I've built GPC 3.4.6 and 4.3.6 on Debian Stretch (64bit)
Running benchmarks on a Perlin Noise routine I get
3.4.6    5.6 secs
4.3.6   11.0 secs   !!
The difference seems to be mainly down to a failure of 4.3.6 to inline.
Call functions themselves may not take much time but I believe the real
problem is that without the subroutines inlined, the main Noise function
is no longer a leaf function, and therefore under register pressure.
â¦.....
      a := Lerp (sx, u10, v10);
      b := Lerp (sx, u11, v11);
      d := Lerp (sy,  a,  b);
    Noise3 := Lerp(sz, c, d);
End;
This code produces with 3.4.6
	{ Hard to know where it starts without line numbers ! }
	addsd	%xmm9, %xmm7
	addsd	%xmm3, %xmm2
	subsd	%xmm0, %xmm1
	subsd	%xmm7, %xmm2
	mulsd	%xmm14, %xmm1
	mulsd	%xmm14, %xmm2
	addsd	%xmm0, %xmm1
	addsd	%xmm7, %xmm2
	subsd	%xmm1, %xmm2
	mulsd	%xmm2, %xmm12
	movsd	%xmm12, %xmm0
	addsd	%xmm1, %xmm0
	ret
which is pretty lean & mean.
However, with 4.3.6 I get
	movsd	112(%rsp), %xmm2
	movsd	104(%rsp), %xmm1
	movsd	48(%rsp), %xmm0
	call	_p__M0_S5_Lerp
	movsd	128(%rsp), %xmm2
	movsd	%xmm0, 152(%rsp)
	movsd	120(%rsp), %xmm1
	movsd	48(%rsp), %xmm0
	call	_p__M0_S5_Lerp
	movsd	152(%rsp), %xmm1
	movapd	%xmm0, %xmm2
	movsd	56(%rsp), %xmm0
	call	_p__M0_S5_Lerp
	movsd	40(%rsp), %xmm1
	movapd	%xmm0, %xmm2
	movsd	64(%rsp), %xmm0
	call	_p__M0_S5_Lerp
	addq	$240, %rsp
	popq	%rbx
	popq	%rbp
	popq	%r12
	popq	%r13
	popq	%r14
	popq	%r15
	ret
( Stack spills tend to be expensive on [my] AMD processor as the level
0/1 cache isn't that fast.
Maybe I have broken my build of 4.3.6   Can anyone else conform the
status of inlining on linux x86 with 4.x.x compilers?  The simple
example from the info file
program InlineDemo;
    function Max (x, y: Integer): Integer; attribute (inline);
    begin
        if x > y then
           Max := x
        else
           Max := y
    end;
 begin
        WriteLn (Max (42, 17), ' ', Max (-4, -2))
 end.
Also does not work for me with 4.3.6. It still produces a call instruction.
	call	_p__M0_S0_Max
I recall also that inlining did not work with the official 4.1 Debian
package. I was thinking of reporting this as a (Debian) bug a while
back, but GPC was then removed from the archive, which made that moot.

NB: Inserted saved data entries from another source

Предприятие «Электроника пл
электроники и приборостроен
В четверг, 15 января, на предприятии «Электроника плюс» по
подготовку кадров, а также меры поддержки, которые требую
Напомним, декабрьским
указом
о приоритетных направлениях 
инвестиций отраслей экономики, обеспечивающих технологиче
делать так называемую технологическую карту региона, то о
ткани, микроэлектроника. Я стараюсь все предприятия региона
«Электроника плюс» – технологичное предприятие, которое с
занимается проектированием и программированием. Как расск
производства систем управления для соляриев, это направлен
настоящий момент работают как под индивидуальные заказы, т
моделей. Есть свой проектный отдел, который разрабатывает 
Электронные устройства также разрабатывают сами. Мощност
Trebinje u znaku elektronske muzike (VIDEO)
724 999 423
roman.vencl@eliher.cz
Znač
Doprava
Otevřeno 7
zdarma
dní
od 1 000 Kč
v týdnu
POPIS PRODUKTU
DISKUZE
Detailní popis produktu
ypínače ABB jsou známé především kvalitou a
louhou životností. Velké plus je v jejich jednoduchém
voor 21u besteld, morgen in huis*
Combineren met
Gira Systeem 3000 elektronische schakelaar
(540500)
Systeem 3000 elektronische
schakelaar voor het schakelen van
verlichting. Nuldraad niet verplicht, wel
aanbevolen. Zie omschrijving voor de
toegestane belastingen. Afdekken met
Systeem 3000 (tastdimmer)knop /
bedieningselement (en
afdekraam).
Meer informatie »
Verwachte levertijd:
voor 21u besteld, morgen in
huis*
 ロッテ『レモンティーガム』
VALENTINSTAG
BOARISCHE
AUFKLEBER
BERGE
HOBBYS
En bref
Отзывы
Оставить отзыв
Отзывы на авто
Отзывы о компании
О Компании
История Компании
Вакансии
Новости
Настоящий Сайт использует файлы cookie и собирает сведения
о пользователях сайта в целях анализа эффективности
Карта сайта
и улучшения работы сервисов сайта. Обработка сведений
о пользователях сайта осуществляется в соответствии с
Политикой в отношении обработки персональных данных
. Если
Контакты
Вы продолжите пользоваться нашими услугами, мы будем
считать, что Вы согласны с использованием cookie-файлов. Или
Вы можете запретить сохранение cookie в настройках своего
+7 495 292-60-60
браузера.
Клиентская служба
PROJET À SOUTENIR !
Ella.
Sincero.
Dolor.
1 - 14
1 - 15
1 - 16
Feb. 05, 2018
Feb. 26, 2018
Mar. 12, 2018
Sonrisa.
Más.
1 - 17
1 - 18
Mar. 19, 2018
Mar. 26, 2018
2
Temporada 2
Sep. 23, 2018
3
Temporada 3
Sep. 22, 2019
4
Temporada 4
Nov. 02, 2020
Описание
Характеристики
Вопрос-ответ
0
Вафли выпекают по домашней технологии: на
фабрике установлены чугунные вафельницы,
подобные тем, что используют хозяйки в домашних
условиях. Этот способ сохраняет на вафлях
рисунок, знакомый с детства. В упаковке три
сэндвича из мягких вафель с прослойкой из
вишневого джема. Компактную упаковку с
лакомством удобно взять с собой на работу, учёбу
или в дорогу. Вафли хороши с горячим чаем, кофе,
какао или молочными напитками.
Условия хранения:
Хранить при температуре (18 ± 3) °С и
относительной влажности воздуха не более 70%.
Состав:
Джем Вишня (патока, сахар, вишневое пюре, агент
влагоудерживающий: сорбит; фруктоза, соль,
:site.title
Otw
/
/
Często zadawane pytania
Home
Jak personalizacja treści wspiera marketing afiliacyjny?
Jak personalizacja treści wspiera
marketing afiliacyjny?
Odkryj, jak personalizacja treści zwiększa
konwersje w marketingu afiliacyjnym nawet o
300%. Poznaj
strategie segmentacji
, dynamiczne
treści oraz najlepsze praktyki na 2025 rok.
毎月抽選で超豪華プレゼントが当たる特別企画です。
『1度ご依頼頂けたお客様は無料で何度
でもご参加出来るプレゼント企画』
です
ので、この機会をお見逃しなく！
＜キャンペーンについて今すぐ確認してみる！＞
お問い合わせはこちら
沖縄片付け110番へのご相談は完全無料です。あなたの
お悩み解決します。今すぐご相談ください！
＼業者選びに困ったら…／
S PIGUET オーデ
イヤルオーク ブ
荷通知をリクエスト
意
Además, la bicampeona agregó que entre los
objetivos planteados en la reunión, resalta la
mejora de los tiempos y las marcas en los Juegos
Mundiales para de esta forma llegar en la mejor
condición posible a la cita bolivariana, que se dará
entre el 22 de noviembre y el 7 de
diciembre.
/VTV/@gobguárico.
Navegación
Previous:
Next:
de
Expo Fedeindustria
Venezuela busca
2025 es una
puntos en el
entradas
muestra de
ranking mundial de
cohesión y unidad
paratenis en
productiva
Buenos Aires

Going forward, I'm wondering which gcc version to base my builds on.
4.3.6 supports potentially a few more architectures,
ARMel
PowerPC
SH4
and supports the -m32 switch, but a 100% slowdown on the CPU intensive
stuff I use the compiler for is too much a penalty for me.
>From further tinkering around, I notice that 3.4.6 often inlines even
when not asked to do so, whereas 4.3.6 very rarely if ever inlines.
Neither compiler seems to obey the inline attribute!
Anyone any thoughts on this?
Hoping of course that its an easy to fix typo type bug...
Regards,
Peter B